De Maleiers behoren tot de oudste hoenderrassen en komen, afgaande op oudere pluimveeboeken, reeds meer dan 150 jaar in Europa voor. De dieren, die bij verschillende gelegenheden uit Azië geïmporteerd zijn, hebben zich altijd onderscheiden door een goede constantheid in de fok, waaruit dus afgeleid kan worden, dat het ras in Azië reeds vele eeuwen zuiver gefokt werd. Men heeft bij de Maleiers met zo’n grote afwijking van het normale hoedertype te maken, dat men wel moet erkennen hier met een zeer oude rasvorm te doen te hebben. De Maleiers hebben door hun buitengewone bouw en opgerichte lichaamshouding steeds bewonderaars weten te vinden, die het ras hun gehele leven trouw bleven. Er zijn echter ook liefhebbers, die geen goed woord over hebben voor het eigenaardige uiterlijk van deze hoenders. Door de jaren heen is de liefhebberij voor rashoenders meer in de richting der rassen met praktische waarde gegaan, zodat er voor de echte sportrassen niet die belangstelling bestaat, die deze rassen eigenlijk wel verdienen. Het gevolg hiervan is geweest dat de Maleiers, die vroeger een belangrijke rol speelden op onze tentoonstellingen, hier te lande minder gefokt worden, waardoor ook thans het ras op belangrijke tentoonstellingen ontbreekt.

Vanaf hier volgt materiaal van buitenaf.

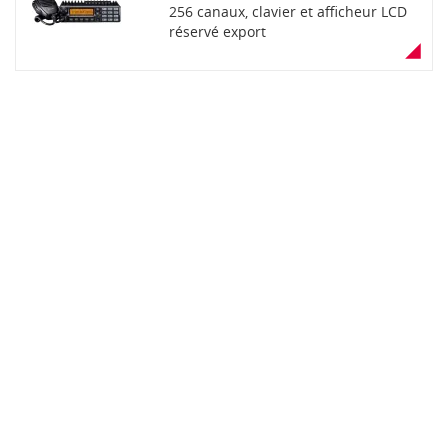
256 canaux, clavier et afficheur LCD
réservé export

Waar we echter het ras zien, kunnen we over het algemeen wel tevreden zijn over de tentoonstellingsdieren. In ons omringende landen is de belangstelling voor het ras ook niet overweldigend, doch de Maleiers blazen nog steeds in Duitsland en Engeland hun partij mee. 

 

Al eens eerder heeft het ras moeilijke tijden doorgemaakt, vooral nadat de Cochins, de Brahma's en Langshans overal ingang vonden en tot een behoorlijke populariteit kwamen. Voor de Maleiers kwam het er hierdoor minder goed uit te zien, waardoor het ras zelfs in kwaliteit behoorlijk begon terug te lopen. Volgens oude literatuur en lectuur wogen de beste hanen zo’n 5,5 kg en de beste hennen 4,5 kg. Deze hoge gewichten kwamen toen voor bij roodgeschouderde witte. In latere jaren heeft men door teeltkeuze deze gewichten zelfs nog wat weten op te voeren. De zwaarste Maleier, die in oude lectuur aangehaald wordt, haalde zelfs een gewicht van meer dan 7,5 kg. De eigenaardige krap aanliggende, zeer korte bevedering, die bij Maleiers als belangrijk kenmerk geldt, moet reeds in dezelfde mate voorgekomen zijn bij de destijds geïmporteerde dieren. Door hun zeer krappe verenkleed lijken de Maleiers opmerkelijk slanker en minder zwaar dan ze in werkelijkheid zijn.Men kan echter toch stellen dat zij behoren tot de grootste hoenders.

 

Tot voor 1930 werden de Maleiers gefokt die een beetje anders van type waren dan heden ten dage. De huidige Maleiers zijn in de afgelopen decennia in de fokkerij voor tentoonstellingen nogal gewijzigd in type. Het belangrijkste in deze is dat de driebogenlijn, hals-,rug-, staartlijn, het meest raskenmerkend is. De tweede boog wordt overigens niet gevormd door de rug maar door de hoog opgetrokken schouders en vleugels.

 

Op foto’s uit diverse vakbladen is te zien hoe de Maleiers in de loop der jaren door intensieve fokkerij in Europa een type hebben verkregen dat de standaardbeschrijving benadert. Het oude type had een minder opgerichte romp terwijl deze nu verticaler is. De bouw van de romp oogde een stuk langer. Ook de staart was aanmerkelijk langer en werd lager gedragen. De Maleiers van nu hebben over het algemeen minder dikke beenderen en schedel. De kop is derhalve minder breed en wreed uitdrukkend. Kenmerkend voor de Maleier is zijn extreme hoogte. In oude boeken wordt een hoogte beschreven van 75 tot wel 90 cm hoogte. Dit komt nu niet meer voor. Een goede haan kan nog wel eens een hoogte van ± 75 cm benaderen, maar dit zijn uitzonderingen. Men wijt dit aan degeneratie en onjuiste fokkerijselectie. Ook worden gewichten van 7,5 kg vermeld voor een haan, terwijl dat nu maximaal 4,75 kg mag zijn.

 

Kenmerkend is de krappe en zeer korte bevedering die Maleiers moeten hebben als raskenmerk. Dit moeten de Maleiers die destijds ingevoerd werden ook hebben gehad. Door dit type bevedering lijken zij behoorlijk slanker en minder zwaar dan ze werkelijk zijn. Desondanks kan men echter stellen, dat zij behoren bij de allergrootste hoenders. De huidige Maleiers die tegenwoordig tentoongesteld worden zijn voldoende hooggesteld en groot, doch de oorspronkelijke dieren schijnen op deze punten toch iets meer gehad te hebben. In Zuid Afrika zijn er nog Maleiers die raseigenschappen vertonen hoe ze oorspronkelijk waren. Liefhebbers uit Europa zijn op dit moment doende eieren te importeren.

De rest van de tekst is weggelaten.